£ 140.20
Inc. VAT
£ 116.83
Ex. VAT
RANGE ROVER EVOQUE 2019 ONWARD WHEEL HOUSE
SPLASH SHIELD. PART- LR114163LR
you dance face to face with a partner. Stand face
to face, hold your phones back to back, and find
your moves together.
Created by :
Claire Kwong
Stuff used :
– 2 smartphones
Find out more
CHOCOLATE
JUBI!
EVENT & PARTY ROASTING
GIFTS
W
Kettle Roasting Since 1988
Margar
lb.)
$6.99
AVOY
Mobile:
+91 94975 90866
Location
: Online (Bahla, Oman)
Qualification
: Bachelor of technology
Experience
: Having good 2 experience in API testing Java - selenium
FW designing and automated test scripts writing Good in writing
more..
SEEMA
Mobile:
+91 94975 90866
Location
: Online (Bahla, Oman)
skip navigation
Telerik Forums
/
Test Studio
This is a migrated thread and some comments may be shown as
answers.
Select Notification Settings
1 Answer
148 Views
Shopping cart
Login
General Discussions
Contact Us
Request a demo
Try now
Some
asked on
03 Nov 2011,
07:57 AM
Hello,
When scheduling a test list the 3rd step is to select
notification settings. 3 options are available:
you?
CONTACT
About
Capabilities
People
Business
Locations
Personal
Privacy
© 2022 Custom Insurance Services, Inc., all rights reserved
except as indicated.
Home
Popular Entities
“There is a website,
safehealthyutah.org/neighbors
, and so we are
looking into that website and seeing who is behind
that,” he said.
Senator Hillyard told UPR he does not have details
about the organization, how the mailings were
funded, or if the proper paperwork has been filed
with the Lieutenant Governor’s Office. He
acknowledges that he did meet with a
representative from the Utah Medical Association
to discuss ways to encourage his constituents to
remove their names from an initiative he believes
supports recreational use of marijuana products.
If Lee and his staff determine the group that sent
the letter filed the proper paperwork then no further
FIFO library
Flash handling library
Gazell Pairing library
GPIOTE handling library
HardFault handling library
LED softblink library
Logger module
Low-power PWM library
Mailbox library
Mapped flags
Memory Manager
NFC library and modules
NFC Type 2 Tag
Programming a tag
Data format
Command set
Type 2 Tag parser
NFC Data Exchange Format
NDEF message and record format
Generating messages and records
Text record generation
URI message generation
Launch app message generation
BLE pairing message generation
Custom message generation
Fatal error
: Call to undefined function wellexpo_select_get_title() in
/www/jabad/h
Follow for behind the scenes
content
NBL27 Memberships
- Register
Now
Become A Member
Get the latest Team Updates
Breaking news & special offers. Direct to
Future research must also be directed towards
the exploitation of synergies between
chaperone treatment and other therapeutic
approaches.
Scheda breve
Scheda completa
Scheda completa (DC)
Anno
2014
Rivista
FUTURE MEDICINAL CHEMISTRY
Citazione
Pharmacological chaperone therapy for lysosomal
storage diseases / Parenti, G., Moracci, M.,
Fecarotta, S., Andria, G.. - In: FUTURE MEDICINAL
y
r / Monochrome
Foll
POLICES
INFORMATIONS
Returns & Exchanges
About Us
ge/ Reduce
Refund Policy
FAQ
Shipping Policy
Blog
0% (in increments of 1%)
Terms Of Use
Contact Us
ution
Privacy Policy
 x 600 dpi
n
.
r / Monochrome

◇ ◇ ◇ ◇

§ Assignment: Repeat the entries exactly, all of them.

§ Output of the task:
£ 140.20
Inc. VAT
£ 116.83
Ex. VAT
RANGE ROVER EVOQUE 2019 ONWARD WHEEL HOUSE
SPLASH SHIELD. PART- LR114163LR
you dance face to face with a partner. Stand face
to face, hold your phones back to back, and find
your moves together.
Created by :
Claire Kwong
Stuff used :
– 2 smartphones
Find out more
CHOCOLATE
JUBI!
EVENT & PARTY ROASTING
GIFTS
W
Kettle Roasting Since 1988
Margar
lb.)
$6.99
AVOY
Mobile:
+91 94975 90866
Location
: Online (Bahla, Oman)
Qualification
: Bachelor of technology
Experience
: Having good 2 experience in API testing Java - selenium
FW designing and automated test scripts writing Good in writing
more..
SEEMA
Mobile:
+91 94975 90866
Location
: Online (Bahla, Oman)
skip navigation
Telerik Forums
/
Test Studio
This is a migrated thread and some comments may be shown as
answers.
Select Notification Settings
1 Answer
148 Views
Shopping cart
Login
General Discussions
Contact Us
Request a demo
Try now
Some
asked on
03 Nov 2011,
07:57 AM
Hello,
When scheduling a test list the 3rd step is to select
notification settings. 3 options are available:
you?
CONTACT
About
Capabilities
People
Business
Locations
Personal
Privacy
© 2022 Custom Insurance Services, Inc., all rights reserved
except as indicated.
Home
Popular Entities
“There is a website,
safehealthyutah.org/neighbors
, and so we are
looking into that website and seeing who is behind
that,” he said.
Senator Hillyard told UPR he does not have details
about the organization, how the mailings were
funded, or if the proper paperwork has been filed
with the Lieutenant Governor’s Office. He
acknowledges that he did meet with a
representative from the Utah Medical Association
to discuss ways to encourage his constituents to
remove their names from an initiative he believes
supports recreational use of marijuana products.
If Lee and his staff determine the group that sent
the letter filed the proper paperwork then no further
FIFO library
Flash handling library
Gazell Pairing library
GPIOTE handling library
HardFault handling library
LED softblink library
Logger module
Low-power PWM library
Mailbox library
Mapped flags
Memory Manager
NFC library and modules
NFC Type 2 Tag
Programming a tag
Data format
Command set
Type 2 Tag parser
NFC Data Exchange Format
NDEF message and record format
Generating messages and records
Text record generation
URI message generation
Launch app message generation
BLE pairing message generation
Custom message generation
Fatal error
: Call to undefined function wellexpo_select_get_title() in
/www/jabad/h
Follow for behind the scenes
content
NBL27 Memberships
- Register
Now
Become A Member
Get the latest Team Updates
Breaking news & special offers. Direct to
Future research must also be directed towards
the exploitation of synergies between
chaperone treatment and other therapeutic
approaches.
Scheda breve
Scheda completa
Scheda completa (DC)
Anno
2014
Rivista
FUTURE MEDICINAL CHEMISTRY
Citazione
Pharmacological chaperone therapy for lysosomal
storage diseases / Parenti, G., Moracci, M.,
Fecarotta, S., Andria, G.. - In: FUTURE MEDICINAL
y
r / Monochrome
Foll
POLICES
INFORMATIONS
Returns & Exchanges
About Us
ge/ Reduce
Refund Policy
FAQ
Shipping Policy
Blog
0% (in increments of 1%)
Terms Of Use
Contact Us
ution
Privacy Policy
 x 600 dpi
n
.
r / Monochrome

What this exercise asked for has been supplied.